The ruling reversed a decision of the New Jersey Supreme Court that had determined that New Jersey's public accommodations law required the BSA to readmit assistant Scoutmaster James Dale, who had come out and whom the BSA had expelled from the organization for that reason. Subsequently, the BSA lifted their bans on gay scouts and gay leaders in 2013 and 2015, respectively.

Background

The Boy Scouts of America is a private, non-profit organization engaged in instilling its system of values in young people. At the time of the case, it asserted that homosexuality was inconsistent with those values.

When Dale was a student at Rutgers University, he became co-president of the Lesbian/Gay student alliance. In July 1990, he attended a seminar on the health needs of lesbian and gay teenagers, where he was interviewed. An account of the interview was published in a local newspaper in which Dale was quoted as saying he was gay. BSA officials read the interview and expelled Dale from his position as assistant Scoutmaster of a New Jersey troop. Dale, an Eagle Scout, filed suit in the New Jersey Superior Court, alleging, among other things, that the Boy Scouts had violated the state statute prohibiting discrimination on the basis of sexual orientation in places of public accommodation. The New Jersey Supreme Court ruled against the Boy Scouts, saying that they violated the State's public accommodations law by revoking Dale's membership based on his homosexuality. Among other rulings, the court (1) held that application of that law did not violate the Boy Scouts' First Amendment right of expressive association because Dale's inclusion would not significantly affect members' ability to carry out their purposes; (2) determined that New Jersey has a compelling interest in eliminating the destructive consequences of discrimination from society, and that its public accommodations law abridges no more speech than is necessary to accomplish its purpose; and (3) held that Dale's reinstatement did not compel the Boy Scouts to express any message.

The Boy Scouts appealed to the United States Supreme Court, which granted certiorari to determine whether the application of New Jersey's public accommodations law violated the First Amendment.

Counsel

Dale was represented by Evan Wolfson, an attorney and noted LGBT rights advocate. Wolfson has also worked on a number of high-profile cases seeking legal recognition of same-sex marriages. Also representing Dale on a pro bono basis was the New York-based law firm Cleary Gottlieb Steen & Hamilton.

The Boy Scouts of America were represented by attorney George Davidson, a partner in the New York-based law firm Hughes Hubbard & Reed. Davidson is a former president of the Legal Aid Society and chair of the Federal Defenders of New York.

Decision
The Supreme Court decided 5–4 for the BSA on June 28, 2000.

Majority opinion
 Chief Justice William Rehnquist's majority opinion relied upon Roberts v.
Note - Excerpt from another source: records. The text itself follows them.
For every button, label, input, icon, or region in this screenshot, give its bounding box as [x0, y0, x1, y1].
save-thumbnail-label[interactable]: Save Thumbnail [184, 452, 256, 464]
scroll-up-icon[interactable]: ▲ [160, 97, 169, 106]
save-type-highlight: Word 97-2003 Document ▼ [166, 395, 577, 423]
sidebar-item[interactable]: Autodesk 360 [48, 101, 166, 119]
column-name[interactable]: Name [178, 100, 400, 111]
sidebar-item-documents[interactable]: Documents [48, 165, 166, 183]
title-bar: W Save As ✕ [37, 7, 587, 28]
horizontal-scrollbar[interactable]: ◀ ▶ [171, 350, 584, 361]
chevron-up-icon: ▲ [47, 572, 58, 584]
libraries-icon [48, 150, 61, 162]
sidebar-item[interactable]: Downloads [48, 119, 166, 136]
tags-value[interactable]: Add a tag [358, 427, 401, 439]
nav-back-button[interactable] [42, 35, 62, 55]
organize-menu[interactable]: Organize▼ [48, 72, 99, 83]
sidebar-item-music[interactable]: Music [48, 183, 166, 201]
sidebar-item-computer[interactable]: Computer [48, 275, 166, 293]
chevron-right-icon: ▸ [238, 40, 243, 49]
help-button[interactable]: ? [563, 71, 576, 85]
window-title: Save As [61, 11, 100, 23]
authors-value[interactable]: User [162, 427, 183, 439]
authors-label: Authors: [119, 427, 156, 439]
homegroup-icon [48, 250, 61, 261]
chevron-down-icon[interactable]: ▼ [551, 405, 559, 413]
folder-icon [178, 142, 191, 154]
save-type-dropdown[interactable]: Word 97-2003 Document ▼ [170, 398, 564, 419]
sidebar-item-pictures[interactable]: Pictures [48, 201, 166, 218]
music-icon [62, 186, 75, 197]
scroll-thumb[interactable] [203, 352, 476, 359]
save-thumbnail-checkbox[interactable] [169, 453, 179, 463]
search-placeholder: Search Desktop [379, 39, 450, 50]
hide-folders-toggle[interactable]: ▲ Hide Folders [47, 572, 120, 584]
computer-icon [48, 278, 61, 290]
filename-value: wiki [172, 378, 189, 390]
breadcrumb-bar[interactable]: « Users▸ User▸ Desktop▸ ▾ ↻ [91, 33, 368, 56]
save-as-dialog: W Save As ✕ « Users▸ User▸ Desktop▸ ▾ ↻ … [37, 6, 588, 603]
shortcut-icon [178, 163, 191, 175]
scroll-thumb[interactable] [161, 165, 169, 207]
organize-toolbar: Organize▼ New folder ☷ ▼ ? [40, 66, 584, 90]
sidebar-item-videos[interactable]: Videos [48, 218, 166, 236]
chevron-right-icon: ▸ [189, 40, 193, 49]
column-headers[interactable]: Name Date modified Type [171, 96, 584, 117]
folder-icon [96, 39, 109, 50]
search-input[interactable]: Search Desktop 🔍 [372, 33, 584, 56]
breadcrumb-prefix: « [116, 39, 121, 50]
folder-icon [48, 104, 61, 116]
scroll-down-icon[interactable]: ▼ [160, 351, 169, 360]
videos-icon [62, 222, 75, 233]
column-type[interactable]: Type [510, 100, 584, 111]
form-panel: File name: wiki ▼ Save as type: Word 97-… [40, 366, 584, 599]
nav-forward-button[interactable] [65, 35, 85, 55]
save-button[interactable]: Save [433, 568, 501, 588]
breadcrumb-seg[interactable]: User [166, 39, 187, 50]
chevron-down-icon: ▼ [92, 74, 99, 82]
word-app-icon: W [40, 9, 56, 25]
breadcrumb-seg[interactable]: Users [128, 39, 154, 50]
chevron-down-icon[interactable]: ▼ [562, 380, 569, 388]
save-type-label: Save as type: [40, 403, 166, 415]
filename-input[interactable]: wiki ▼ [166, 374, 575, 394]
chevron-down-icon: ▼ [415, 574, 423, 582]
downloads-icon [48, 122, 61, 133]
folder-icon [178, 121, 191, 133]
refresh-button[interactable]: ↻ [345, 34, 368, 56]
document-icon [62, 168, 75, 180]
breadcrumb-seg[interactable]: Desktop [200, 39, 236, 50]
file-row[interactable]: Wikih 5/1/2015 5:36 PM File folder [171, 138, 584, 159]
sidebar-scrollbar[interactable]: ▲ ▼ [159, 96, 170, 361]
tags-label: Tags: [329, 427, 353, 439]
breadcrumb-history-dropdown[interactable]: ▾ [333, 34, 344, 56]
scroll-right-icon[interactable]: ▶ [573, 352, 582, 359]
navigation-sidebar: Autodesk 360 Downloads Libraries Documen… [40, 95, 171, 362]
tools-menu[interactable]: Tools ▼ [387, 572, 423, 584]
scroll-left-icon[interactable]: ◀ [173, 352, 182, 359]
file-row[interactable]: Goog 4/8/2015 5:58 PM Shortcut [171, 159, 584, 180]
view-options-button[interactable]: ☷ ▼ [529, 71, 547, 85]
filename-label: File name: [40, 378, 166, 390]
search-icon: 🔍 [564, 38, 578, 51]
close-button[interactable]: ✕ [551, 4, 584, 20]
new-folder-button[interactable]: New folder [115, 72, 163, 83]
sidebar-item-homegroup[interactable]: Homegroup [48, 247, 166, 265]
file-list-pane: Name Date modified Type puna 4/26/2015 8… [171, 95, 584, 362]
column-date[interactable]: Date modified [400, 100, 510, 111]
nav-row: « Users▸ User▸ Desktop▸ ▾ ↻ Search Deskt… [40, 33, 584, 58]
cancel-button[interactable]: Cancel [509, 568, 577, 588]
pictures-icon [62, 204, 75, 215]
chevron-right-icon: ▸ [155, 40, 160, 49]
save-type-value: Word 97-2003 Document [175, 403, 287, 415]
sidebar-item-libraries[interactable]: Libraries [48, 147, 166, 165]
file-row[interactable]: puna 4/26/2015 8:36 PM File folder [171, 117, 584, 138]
United States Jaycees, 468 U.S. 609, 622 (1984), in which the Supreme Court said: "Consequently, we have long understood as implicit in the right to engage in activities protected by the First Amendment a corresponding right to associate with others in pursuit of a wide variety of political, social, economic, educational, religious, and cultural ends." This right, the Roberts decision continues, is crucial in preventing the majority from imposing its views on groups that would rather express other, perhaps unpopular, ideas. Government actions that may unconstitutionally burden this freedom may take many forms, one of which is "intrusion into the internal structure or affairs of an association" like a "regulation that forces the group to accept members it does not desire". Forcing a group to accept certain members may impair the ability of the group to express those views, and only those views, that it intends to express. Thus, "freedom of association ... plainly presupposes a freedom not to associate."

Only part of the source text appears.